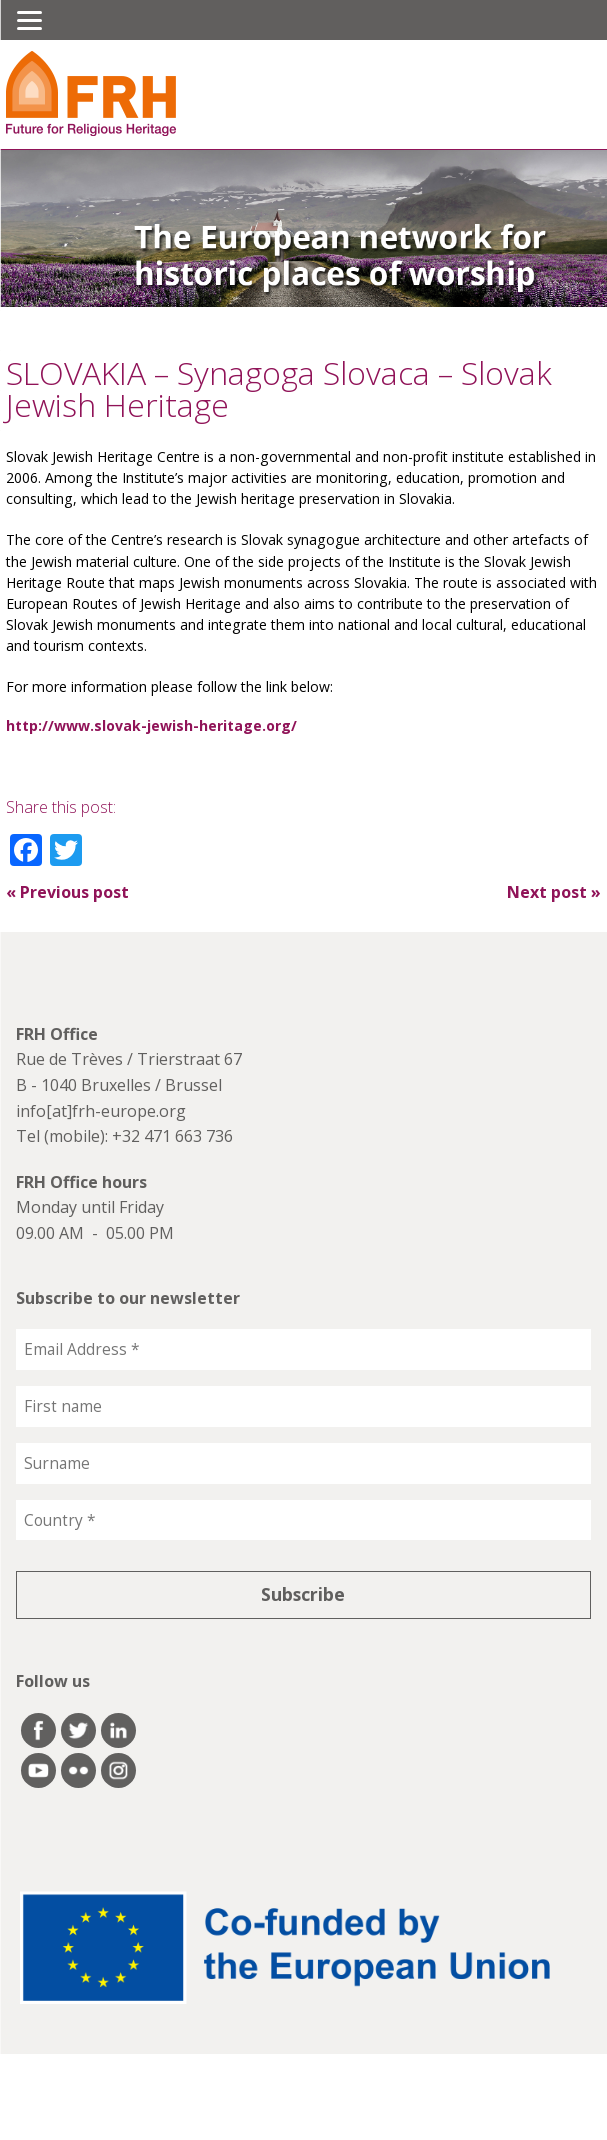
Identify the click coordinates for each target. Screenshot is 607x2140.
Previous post (67, 892)
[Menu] (29, 20)
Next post (554, 892)
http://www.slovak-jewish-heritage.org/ (151, 725)
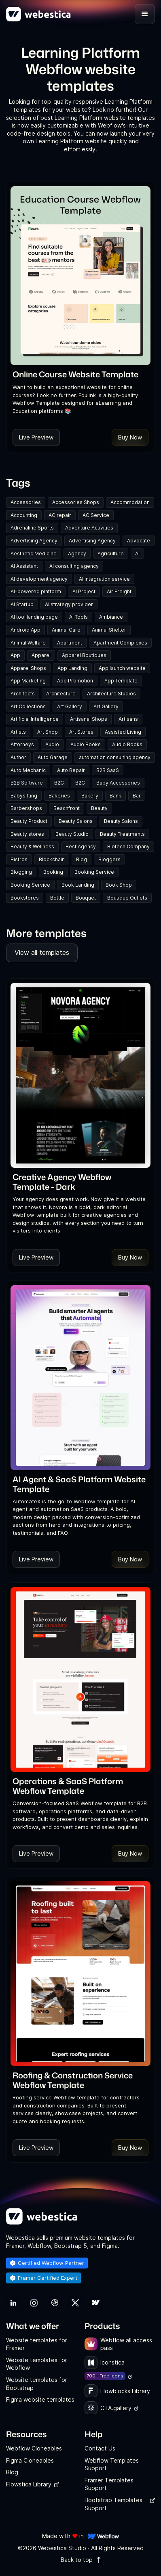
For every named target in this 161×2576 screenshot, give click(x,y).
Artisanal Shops (88, 719)
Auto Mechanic (28, 770)
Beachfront (66, 808)
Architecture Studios (111, 694)
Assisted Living (123, 732)
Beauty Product (29, 821)
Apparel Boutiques (84, 655)
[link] (75, 374)
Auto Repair (71, 770)
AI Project (83, 591)
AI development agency (39, 579)
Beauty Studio (72, 834)
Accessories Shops (75, 502)
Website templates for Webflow (36, 2363)
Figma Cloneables (30, 2460)
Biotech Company (128, 846)
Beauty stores (27, 834)
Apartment (69, 643)
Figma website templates (40, 2399)
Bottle (57, 898)
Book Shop (119, 885)
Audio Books (85, 744)
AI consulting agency (74, 566)
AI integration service (104, 579)
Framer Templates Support (109, 2484)
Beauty (99, 808)
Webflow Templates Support (112, 2464)
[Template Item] (80, 276)
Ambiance (111, 617)
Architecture (61, 694)
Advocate (138, 541)
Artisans (128, 719)
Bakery (89, 796)
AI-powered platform (36, 591)
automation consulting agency (114, 757)
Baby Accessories (118, 783)
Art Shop (47, 732)
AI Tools (78, 617)
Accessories (26, 502)
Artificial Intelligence (35, 719)
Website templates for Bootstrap (36, 2383)
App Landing (72, 668)
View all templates (42, 952)
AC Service (96, 515)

··········

Except for pictures, copy the records above exactly.

Identify the click coordinates for each target. Screenshot is 607x2140.
Previous post (67, 892)
[Menu] (29, 20)
Next post (554, 892)
http://www.slovak-jewish-heritage.org/ (151, 725)
For every named target in this 161×2576 screenshot, give click(x,y).
Artisanal Shops (88, 719)
Auto Mechanic (28, 770)
Beachfront (66, 808)
Architecture Studios (111, 694)
Assisted Living (123, 732)
Beauty Product (29, 821)
Apparel Boutiques (84, 655)
[link] (75, 374)
Auto Repair (71, 770)
AI Project (83, 591)
AI development agency (39, 579)
Beauty Studio (72, 834)
Accessories Shops (75, 502)
Website templates for Webflow (36, 2363)
Figma Cloneables (30, 2460)
Biotech Company (128, 846)
Beauty stores (27, 834)
Apartment (69, 643)
Figma website templates (40, 2399)
Bottle (57, 898)
Book Shop (119, 885)
Audio Books (85, 744)
AI consulting agency (74, 566)
AI integration service (104, 579)
Framer Templates Support (109, 2484)
Beauty (99, 808)
Webflow Templates Support (112, 2464)
[Template Item] (80, 276)
Ambiance (111, 617)
Architecture (61, 694)
Advocate (138, 541)
Artisans (128, 719)
Bakery (89, 796)
AI-powered platform (36, 591)
automation consulting agency (114, 757)
Baby Accessories (118, 783)
Art Shop (47, 732)
AI Tools (78, 617)
Accessories (26, 502)
Artificial Intelligence (35, 719)
Website templates for Bootstrap (36, 2383)
App Landing (72, 668)
View all templates (42, 952)
AC Service (96, 515)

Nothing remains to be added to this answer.